*Problem to work on*
Word for word, copy the lines from the one with "Doprava zdarma !" to the last line of the data below, counting both, and keep every picture out.

★ ★ ★ ★ ★ ★ ★

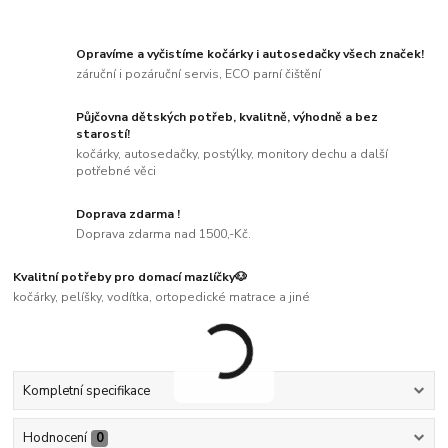
Opravíme a vyčistíme kočárky i autosedačky všech značek!
záruční i pozáruční servis, ECO parní čištění
Půjčovna dětských potřeb, kvalitně, výhodně a bez
starostí!
kočárky, autosedačky, postýlky, monitory dechu a další
potřebné věci
Doprava zdarma !
Doprava zdarma nad 1500,-Kč.
Kvalitní potřeby pro domací mazlíčky🐶
kočárky, pelíšky, vodítka, ortopedické matrace a jiné
Kompletní specifikace
Hodnocení
0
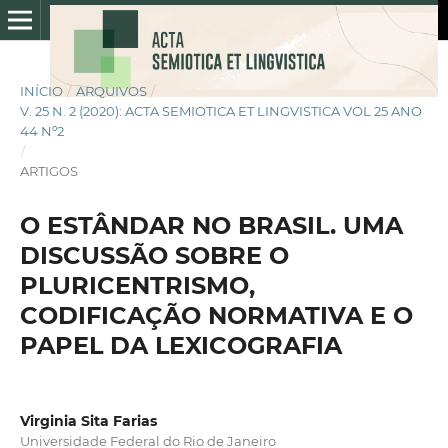
INÍCIO
/
ARQUIVOS
/
V. 25 N. 2 (2020): ACTA SEMIOTICA ET LINGVISTICA VOL 25 ANO
44 Nº2
/
ARTIGOS
O ESTÂNDAR NO BRASIL. UMA
DISCUSSÃO SOBRE O
PLURICENTRISMO,
CODIFICAÇÃO NORMATIVA E O
PAPEL DA LEXICOGRAFIA
Virginia Sita Farias
Universidade Federal do Rio de Janeiro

★ ★ ★ ★ ★ ★ ★

*Answer space*
Doprava zdarma !
Doprava zdarma nad 1500,-Kč.
Kvalitní potřeby pro domací mazlíčky🐶
kočárky, pelíšky, vodítka, ortopedické matrace a jiné
Kompletní specifikace
Hodnocení
0
INÍCIO
/
ARQUIVOS
/
V. 25 N. 2 (2020): ACTA SEMIOTICA ET LINGVISTICA VOL 25 ANO
44 Nº2
/
ARTIGOS
O ESTÂNDAR NO BRASIL. UMA
DISCUSSÃO SOBRE O
PLURICENTRISMO,
CODIFICAÇÃO NORMATIVA E O
PAPEL DA LEXICOGRAFIA
Virginia Sita Farias
Universidade Federal do Rio de Janeiro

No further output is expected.